■ Assigned task: Go line by line through the data and copy those with the word "Succah".
**** Listed entries
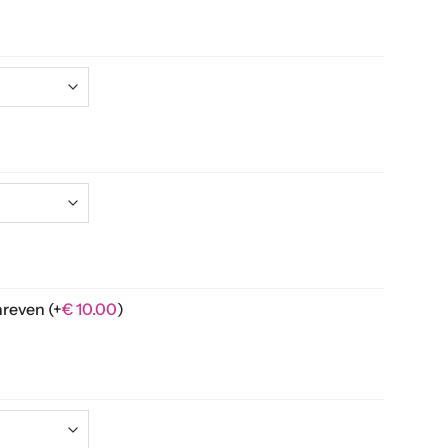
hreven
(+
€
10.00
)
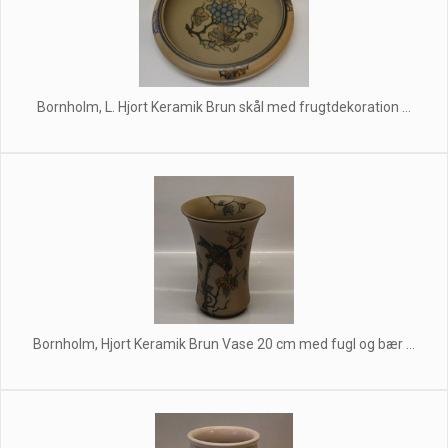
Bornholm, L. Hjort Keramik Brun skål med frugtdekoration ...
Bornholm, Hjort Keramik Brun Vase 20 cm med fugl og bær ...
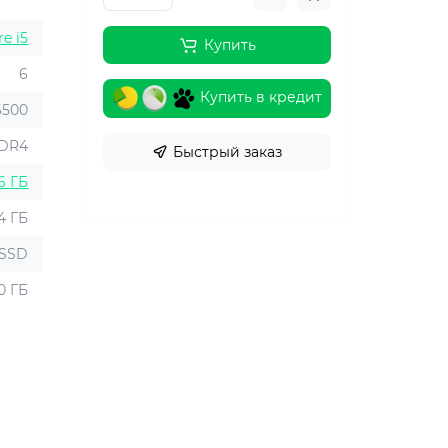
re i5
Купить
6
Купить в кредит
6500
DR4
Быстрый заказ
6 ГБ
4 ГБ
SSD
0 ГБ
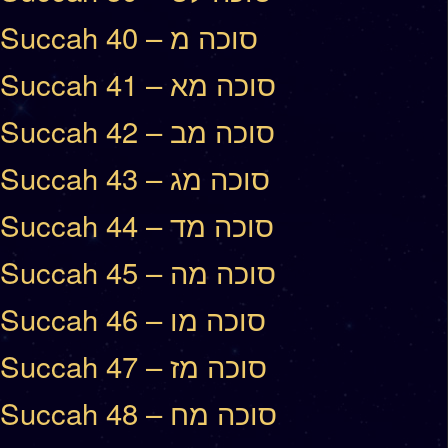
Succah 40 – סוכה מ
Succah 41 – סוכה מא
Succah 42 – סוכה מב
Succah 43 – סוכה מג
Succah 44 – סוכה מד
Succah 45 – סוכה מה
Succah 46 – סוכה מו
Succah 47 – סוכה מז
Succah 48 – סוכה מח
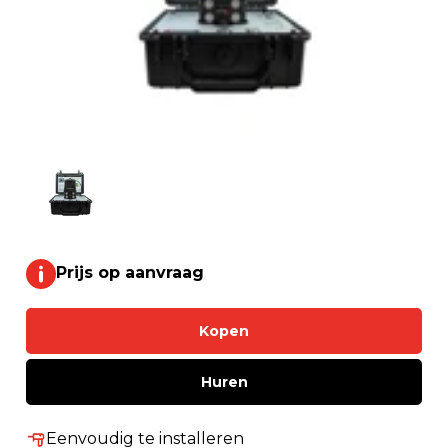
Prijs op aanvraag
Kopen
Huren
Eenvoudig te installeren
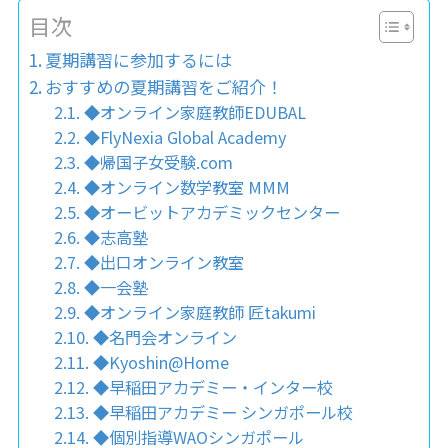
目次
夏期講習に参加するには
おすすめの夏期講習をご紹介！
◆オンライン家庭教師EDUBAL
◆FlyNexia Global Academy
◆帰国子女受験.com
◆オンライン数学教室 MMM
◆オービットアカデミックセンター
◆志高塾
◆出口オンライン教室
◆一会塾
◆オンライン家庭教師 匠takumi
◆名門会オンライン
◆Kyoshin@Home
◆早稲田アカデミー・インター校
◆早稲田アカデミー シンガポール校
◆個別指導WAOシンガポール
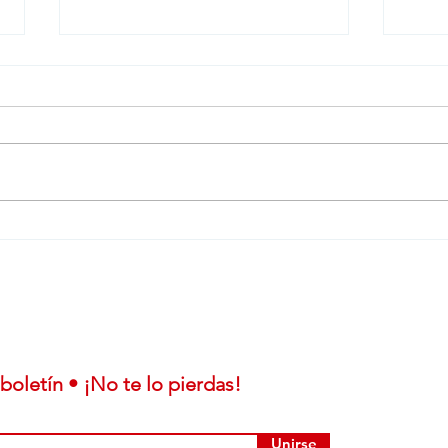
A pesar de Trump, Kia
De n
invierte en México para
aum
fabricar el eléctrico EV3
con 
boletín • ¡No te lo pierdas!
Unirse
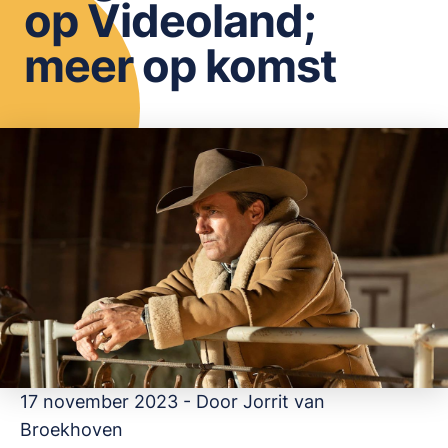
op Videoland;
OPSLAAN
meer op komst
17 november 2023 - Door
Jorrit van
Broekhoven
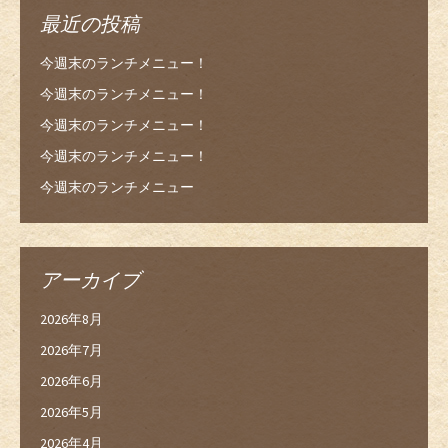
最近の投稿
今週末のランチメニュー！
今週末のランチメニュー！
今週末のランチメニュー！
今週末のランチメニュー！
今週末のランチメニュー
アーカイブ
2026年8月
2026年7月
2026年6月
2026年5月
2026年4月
********
**** Listed entries
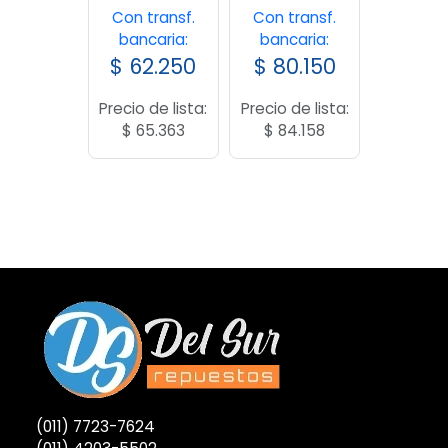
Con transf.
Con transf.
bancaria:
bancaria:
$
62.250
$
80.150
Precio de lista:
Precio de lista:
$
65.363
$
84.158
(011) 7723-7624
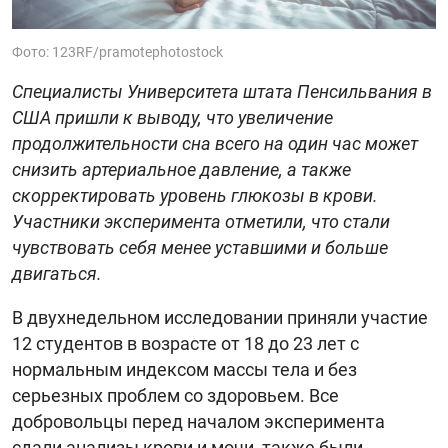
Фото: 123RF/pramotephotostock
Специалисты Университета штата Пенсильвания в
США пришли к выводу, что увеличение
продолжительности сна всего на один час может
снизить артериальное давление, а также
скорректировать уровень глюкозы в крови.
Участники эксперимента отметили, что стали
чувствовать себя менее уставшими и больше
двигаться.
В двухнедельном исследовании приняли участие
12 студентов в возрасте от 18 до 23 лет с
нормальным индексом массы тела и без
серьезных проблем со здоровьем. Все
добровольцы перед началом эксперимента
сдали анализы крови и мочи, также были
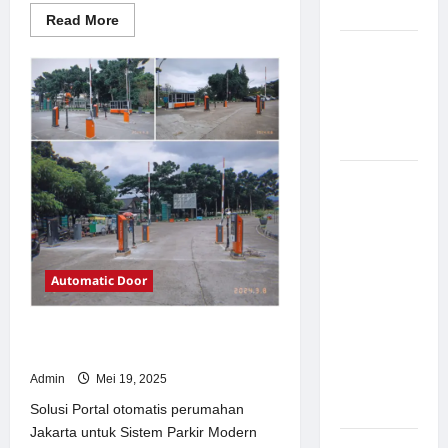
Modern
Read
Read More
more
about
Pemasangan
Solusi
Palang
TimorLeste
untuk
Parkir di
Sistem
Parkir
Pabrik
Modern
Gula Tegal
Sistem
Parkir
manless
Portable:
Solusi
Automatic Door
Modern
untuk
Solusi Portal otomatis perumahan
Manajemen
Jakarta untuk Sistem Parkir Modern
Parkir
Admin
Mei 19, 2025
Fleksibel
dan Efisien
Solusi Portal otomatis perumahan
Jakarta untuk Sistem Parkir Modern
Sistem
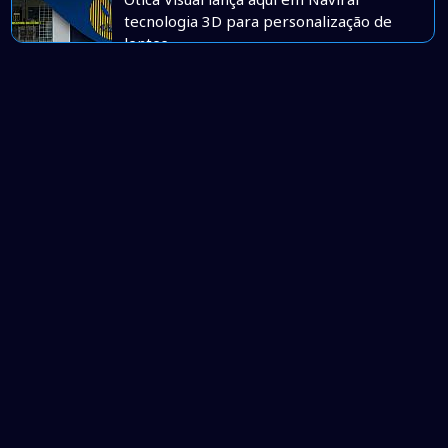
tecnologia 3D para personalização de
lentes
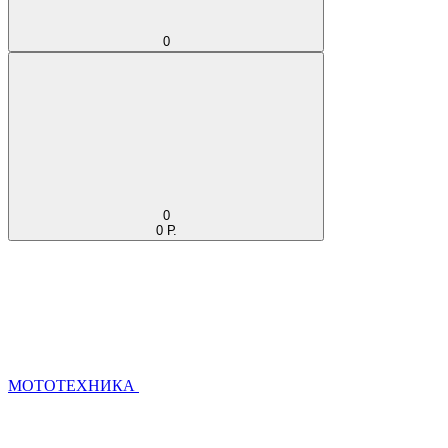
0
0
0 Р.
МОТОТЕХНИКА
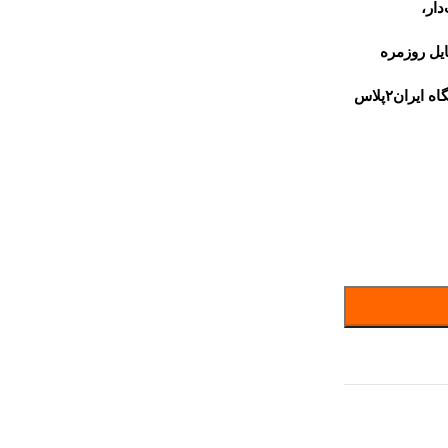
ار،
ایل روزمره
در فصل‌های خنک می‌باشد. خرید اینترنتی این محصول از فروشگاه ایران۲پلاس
********
**** Listed entries
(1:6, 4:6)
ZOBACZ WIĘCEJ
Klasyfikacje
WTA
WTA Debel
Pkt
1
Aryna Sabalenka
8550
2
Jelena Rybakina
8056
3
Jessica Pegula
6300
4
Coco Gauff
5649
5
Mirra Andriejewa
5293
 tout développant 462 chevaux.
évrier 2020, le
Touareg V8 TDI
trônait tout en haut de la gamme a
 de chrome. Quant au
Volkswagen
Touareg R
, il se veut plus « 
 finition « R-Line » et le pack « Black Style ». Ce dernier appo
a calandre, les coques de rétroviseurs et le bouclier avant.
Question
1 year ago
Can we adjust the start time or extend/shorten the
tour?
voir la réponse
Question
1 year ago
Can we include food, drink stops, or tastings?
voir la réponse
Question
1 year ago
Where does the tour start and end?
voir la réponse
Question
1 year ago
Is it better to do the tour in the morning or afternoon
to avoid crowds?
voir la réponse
********
■ Task solution:
Succah 40 – סוכה מ
Succah 41 – סוכה מא
Succah 42 – סוכה מב
Succah 43 – סוכה מג
Succah 44 – סוכה מד
Succah 45 – סוכה מה
Succah 46 – סוכה מו
Succah 47 – סוכה מז
Succah 48 – סוכה מח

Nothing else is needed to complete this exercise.